-- Task to complete --
Tally how many lines in the material include the word "Garantía", then give that figure by itself.

-- Data in this exercise --
_ _ _ _ _
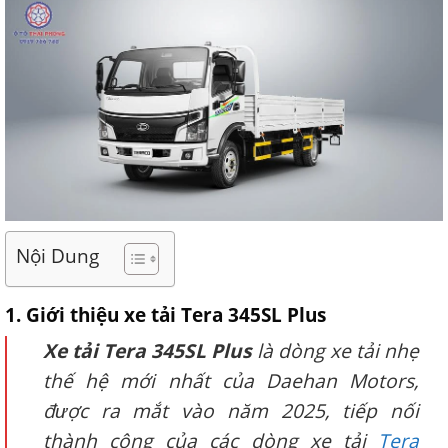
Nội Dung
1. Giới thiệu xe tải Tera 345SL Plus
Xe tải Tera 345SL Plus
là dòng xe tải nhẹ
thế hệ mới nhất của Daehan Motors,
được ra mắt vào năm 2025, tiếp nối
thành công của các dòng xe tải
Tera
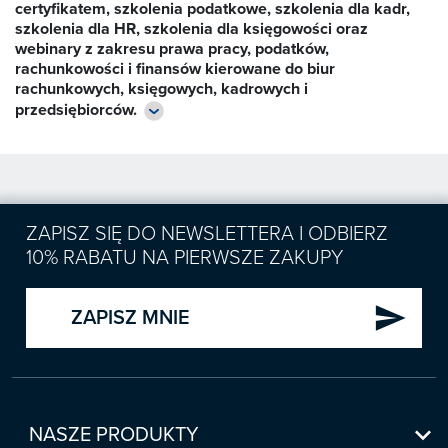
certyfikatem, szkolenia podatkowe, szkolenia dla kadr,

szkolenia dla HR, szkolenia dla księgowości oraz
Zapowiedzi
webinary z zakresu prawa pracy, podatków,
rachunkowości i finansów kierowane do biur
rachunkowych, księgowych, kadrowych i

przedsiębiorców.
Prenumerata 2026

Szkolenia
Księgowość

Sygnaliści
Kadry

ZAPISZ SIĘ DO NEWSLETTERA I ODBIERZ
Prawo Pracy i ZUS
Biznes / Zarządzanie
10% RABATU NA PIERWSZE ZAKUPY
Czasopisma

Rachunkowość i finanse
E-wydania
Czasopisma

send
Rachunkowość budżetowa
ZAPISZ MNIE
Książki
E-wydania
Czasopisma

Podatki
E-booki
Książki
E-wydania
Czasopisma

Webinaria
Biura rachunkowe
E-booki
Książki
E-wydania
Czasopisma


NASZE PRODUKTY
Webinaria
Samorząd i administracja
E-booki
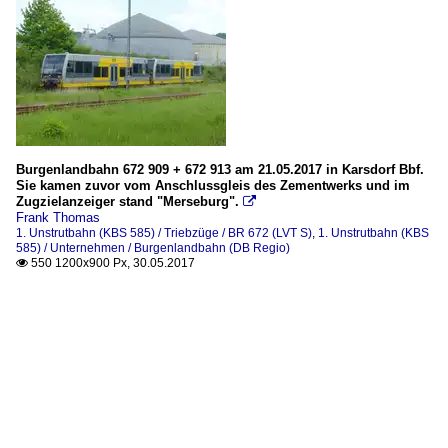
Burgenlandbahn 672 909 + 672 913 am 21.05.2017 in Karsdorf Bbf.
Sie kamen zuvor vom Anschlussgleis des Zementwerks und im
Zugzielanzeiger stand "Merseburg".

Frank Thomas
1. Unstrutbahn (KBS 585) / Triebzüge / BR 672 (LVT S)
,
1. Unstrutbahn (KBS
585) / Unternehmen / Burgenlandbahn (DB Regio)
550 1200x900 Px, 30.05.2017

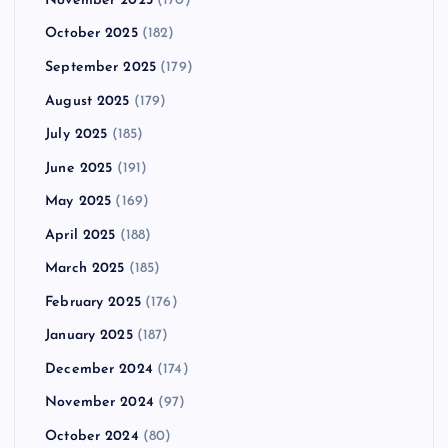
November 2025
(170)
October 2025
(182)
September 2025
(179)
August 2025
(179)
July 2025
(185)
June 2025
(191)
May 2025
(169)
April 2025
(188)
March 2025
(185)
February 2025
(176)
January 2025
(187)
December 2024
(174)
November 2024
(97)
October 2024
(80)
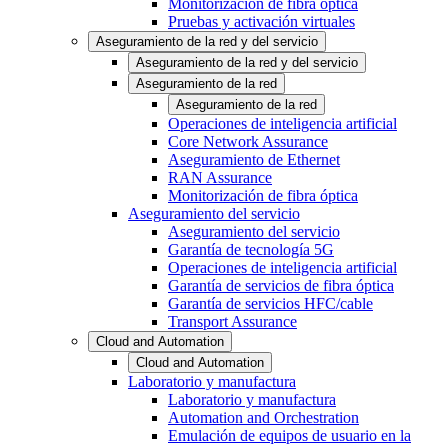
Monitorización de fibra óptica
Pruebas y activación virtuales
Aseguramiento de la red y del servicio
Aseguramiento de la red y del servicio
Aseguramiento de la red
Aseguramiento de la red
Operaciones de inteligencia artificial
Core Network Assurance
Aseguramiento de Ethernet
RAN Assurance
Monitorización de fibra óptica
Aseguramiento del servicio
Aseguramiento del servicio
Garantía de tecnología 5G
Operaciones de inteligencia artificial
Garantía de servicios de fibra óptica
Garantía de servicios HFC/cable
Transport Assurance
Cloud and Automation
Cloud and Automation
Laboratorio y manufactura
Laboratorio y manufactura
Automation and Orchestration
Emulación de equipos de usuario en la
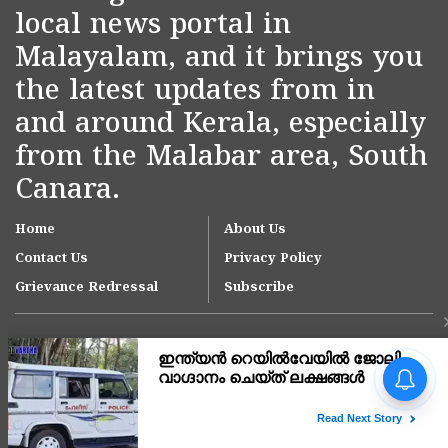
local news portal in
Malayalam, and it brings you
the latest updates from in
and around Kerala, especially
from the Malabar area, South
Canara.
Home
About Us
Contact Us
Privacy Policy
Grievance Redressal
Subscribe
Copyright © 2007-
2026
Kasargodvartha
_ _ _ _ _
-- Exercise response --
3